Mercury (Hobart)

How their world fell apart, the morning after Valentine’s Day

- NINA FUNNELL

“JUST keep quiet and you won’t get hurt”. This was the first thing Alicia* heard when she woke on the morning of February 15, 1986.

There was a hand over her mouth and a knife at her throat.

“I could feel the point of the knife pressing into my neck. I couldn’t breathe properly and kept trying to say ‘let go’.”

The night before was Valentine’s Day. Alicia and her 22-year-old fiance Dean Allan Allie had spent the evening visiting Dean’s parents.

“We were just a young and silly couple,” Alicia, now aged 51, says. “On weekends we liked yachting and fishing together.

“When we got home, we headed to bed around midnight.”

Across town, meanwhile, 30-yearold Jamie John Curtis’s night was just getting started.

Boozing until about 4am, Curtis and a 16-year-old accomplice got into Curtis’s vehicle and began prowling for a young woman to rape.

The first two targets they approached rejected their offer for a “lift”.

Then about 5.45am Curtis spotted a 15-year-old delivery girl on her morning paper round.

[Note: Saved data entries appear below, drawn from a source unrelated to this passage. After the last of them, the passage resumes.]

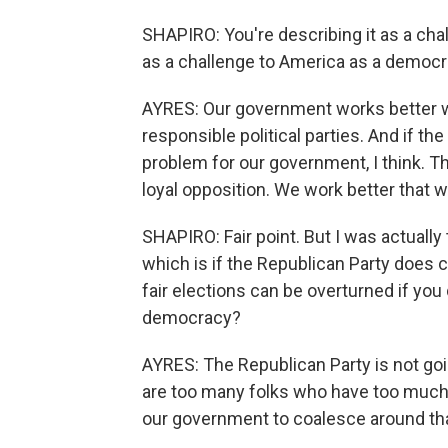
SHAPIRO: You're describing it as a chal
as a challenge to America as a democ
AYRES: Our government works better w
responsible political parties. And if the
problem for our government, I think. T
loyal opposition. We work better that w
SHAPIRO: Fair point. But I was actually t
which is if the Republican Party does
fair elections can be overturned if you 
democracy?
AYRES: The Republican Party is not go
are too many folks who have too much
our government to coalesce around th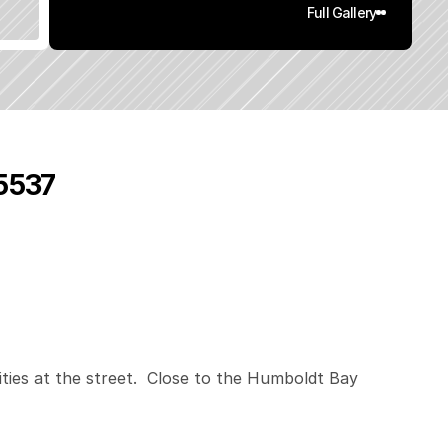
Full Gallery
95537
0
.
1
5
q
.
F
t
.
L
o
t
S
i
z
e
ities at the street.  Close to the Humboldt Bay 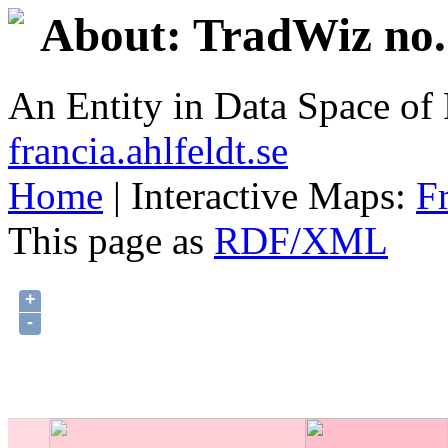
About: TradWiz no.
An Entity in Data Space o
francia.ahlfeldt.se
Home
| Interactive Maps:
F
This page as
RDF/XML
+
-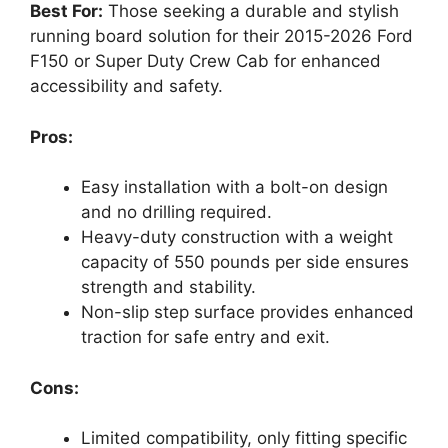
Best For:
Those seeking a durable and stylish
running board solution for their 2015-2026 Ford
F150 or Super Duty Crew Cab for enhanced
accessibility and safety.
Pros:
Easy installation with a bolt-on design
and no drilling required.
Heavy-duty construction with a weight
capacity of 550 pounds per side ensures
strength and stability.
Non-slip step surface provides enhanced
traction for safe entry and exit.
Cons:
Limited compatibility, only fitting specific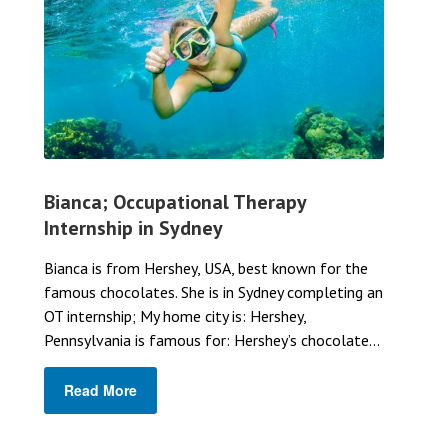
Bianca; Occupational Therapy
Internship in Sydney
Bianca is from Hershey, USA, best known for the
famous chocolates. She is in Sydney completing an
OT internship; My home city is: Hershey,
Pennsylvania is famous for: Hershey’s chocolate...
Read More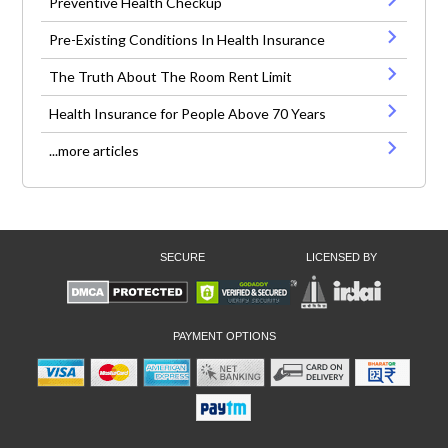
Preventive Health Checkup
Pre-Existing Conditions In Health Insurance
The Truth About The Room Rent Limit
Health Insurance for People Above 70 Years
...more articles
SECURE
LICENSED BY
PAYMENT OPTIONS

Dragging her at knifepoint to their vehicle, Curtis forced the girl into the boot of the car.

But minutes later, when the vehicle stopped at traffic lights, the girl used a screwdrive­r to jimmy open the boot lock, breaking free and fleeing on foot.

Undeterred, Curtis settled on a more local target: a young woman whom he had seen in the same street where he resided.

About 8am Curtis and his accomplice forced their way into the couple’s apartment, bashing Dean and binding his arms and feet before dragging him to the shower.

They then took turns repeatedly sexually assaulting Alicia.

“They raped me in the most degrading way, verbally taunting me and saying and doing the most sadistic things,” she says.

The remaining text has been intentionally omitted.